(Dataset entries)

::::::::::

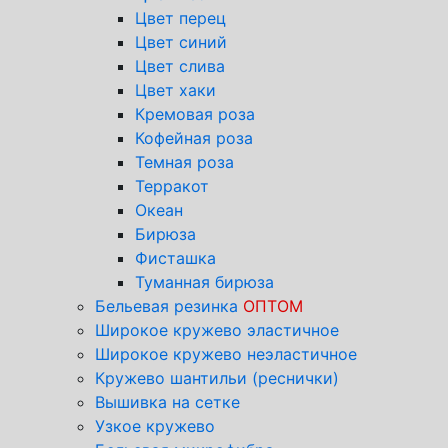
Цвет перец
Цвет синий
Цвет слива
Цвет хаки
Кремовая роза
Кофейная роза
Темная роза
Терракот
Океан
Бирюза
Фисташка
Туманная бирюза
Бельевая резинка
ОПТОМ
Широкое кружево эластичное
Широкое кружево неэластичное
Кружево шантильи (реснички)
Вышивка на сетке
Узкое кружево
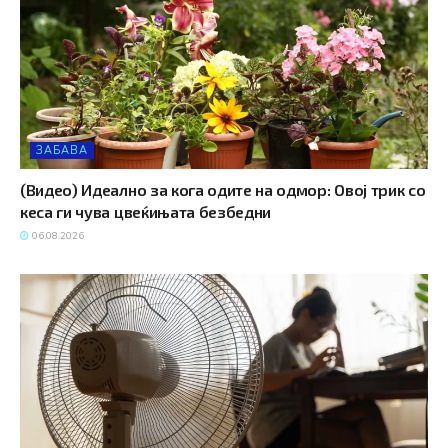
ЗАБАВА
(Видео) Идеално за кога одите на одмор: Овој трик со
кеса ги чува цвеќињата безбедни
06.08.2026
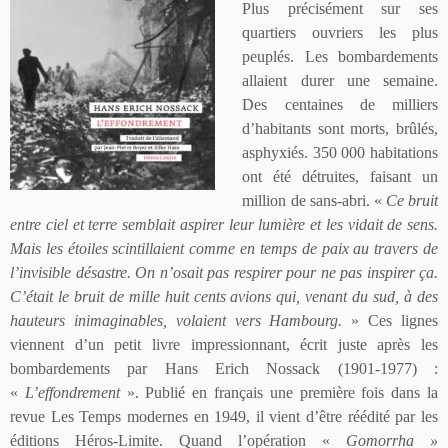
Plus précisément sur ses
quartiers ouvriers les plus
peuplés. Les bombardements
allaient durer une semaine.
Des centaines de milliers
d’habitants sont morts, brûlés,
asphyxiés. 350 000 habitations
ont été détruites, faisant un
million de sans-abri. «
Ce bruit
entre ciel et terre semblait aspirer leur lumière et les vidait de sens.
Mais les étoiles scintillaient comme en temps de paix au travers de
l’invisible désastre. On n’osait pas respirer pour ne pas inspirer ça.
C’était le bruit de mille huit cents avions qui, venant du sud, à des
hauteurs inimaginables, volaient vers Hambourg.
» Ces lignes
viennent d’un petit livre impressionnant, écrit juste après les
bombardements par Hans Erich Nossack (1901-1977) :
«
L’effondrement
». Publié en français une première fois dans la
revue Les Temps modernes en 1949, il vient d’être réédité par les
éditions Héros-Limite. Quand l’opération «
Gomorrha »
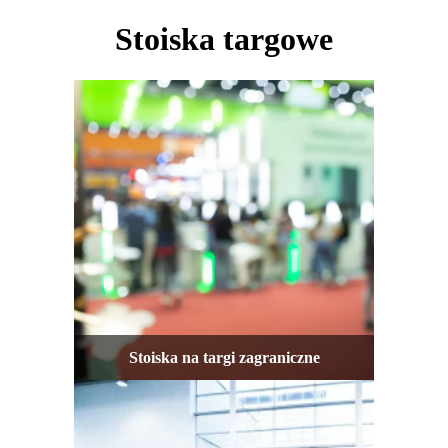
Stoiska targowe
Stoiska na targi zagraniczne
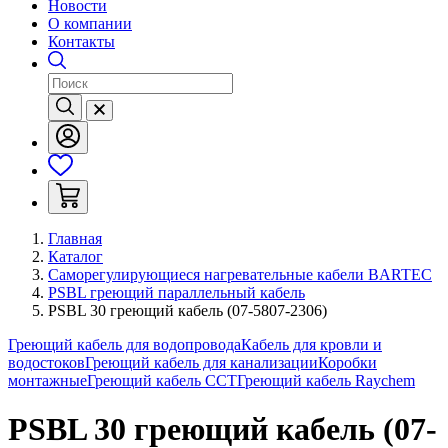
Новости
О компании
Контакты
Главная
Каталог
Саморегулирующиеся нагревательные кабели BARTEC
PSBL греющий параллельный кабель
PSBL 30 греющий кабель (07-5807-2306)
Греющий кабель для водопровода
Кабель для кровли и
водостоков
Греющий кабель для канализации
Коробки
монтажные
Греющий кабель ССТ
Греющий кабель Raychem
PSBL 30 греющий кабель (07-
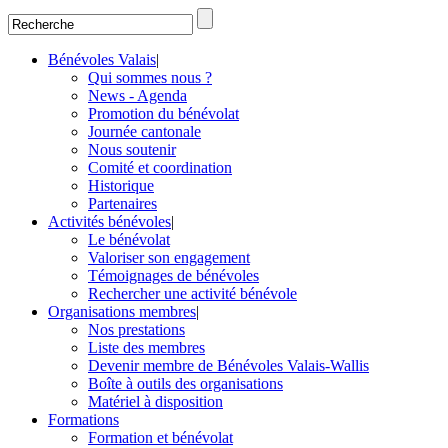
Bénévoles Valais
|
Qui sommes nous ?
News - Agenda
Promotion du bénévolat
Journée cantonale
Nous soutenir
Comité et coordination
Historique
Partenaires
Activités bénévoles
|
Le bénévolat
Valoriser son engagement
Témoignages de bénévoles
Rechercher une activité bénévole
Organisations membres
|
Nos prestations
Liste des membres
Devenir membre de Bénévoles Valais-Wallis
Boîte à outils des organisations
Matériel à disposition
Formations
Formation et bénévolat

::::::::::

• [The task]: The records above must be output exactly, except for the pictures.

• [Solution to this exercise]:
Цвет перец
Цвет синий
Цвет слива
Цвет хаки
Кремовая роза
Кофейная роза
Темная роза
Терракот
Океан
Бирюза
Фисташка
Туманная бирюза
Бельевая резинка
ОПТОМ
Широкое кружево эластичное
Широкое кружево неэластичное
Кружево шантильи (реснички)
Вышивка на сетке
Узкое кружево
ЗАБАВА
(Видео) Идеално за кога одите на одмор: Овој трик со
кеса ги чува цвеќињата безбедни
06.08.2026
Plus précisément sur ses
quartiers ouvriers les plus
peuplés. Les bombardements
allaient durer une semaine.
Des centaines de milliers
d’habitants sont morts, brûlés,
asphyxiés. 350 000 habitations
ont été détruites, faisant un
million de sans-abri. «
Ce bruit
entre ciel et terre semblait aspirer leur lumière et les vidait de sens.
Mais les étoiles scintillaient comme en temps de paix au travers de
l’invisible désastre. On n’osait pas respirer pour ne pas inspirer ça.
C’était le bruit de mille huit cents avions qui, venant du sud, à des
hauteurs inimaginables, volaient vers Hambourg.
» Ces lignes
viennent d’un petit livre impressionnant, écrit juste après les
bombardements par Hans Erich Nossack (1901-1977) :
«
L’effondrement
». Publié en français une première fois dans la
revue Les Temps modernes en 1949, il vient d’être réédité par les
éditions Héros-Limite. Quand l’opération «
Gomorrha »
Stoiska targowe
Stoiska na targi zagraniczne
Новости
О компании
Контакты
Главная
Каталог
Саморегулирующиеся нагревательные кабели BARTEC
PSBL греющий параллельный кабель
PSBL 30 греющий кабель (07-5807-2306)
Греющий кабель для водопровода
Кабель для кровли и
водостоков
Греющий кабель для канализации
Коробки
монтажные
Греющий кабель ССТ
Греющий кабель Raychem
PSBL 30 греющий кабель (07-
Bénévoles Valais
|
Qui sommes nous ?
News - Agenda
Promotion du bénévolat
Journée cantonale
Nous soutenir
Comité et coordination
Historique
Partenaires
Activités bénévoles
|
Le bénévolat
Valoriser son engagement
Témoignages de bénévoles
Rechercher une activité bénévole
Organisations membres
|
Nos prestations
Liste des membres
Devenir membre de Bénévoles Valais-Wallis
Boîte à outils des organisations
Matériel à disposition
Formations
Formation et bénévolat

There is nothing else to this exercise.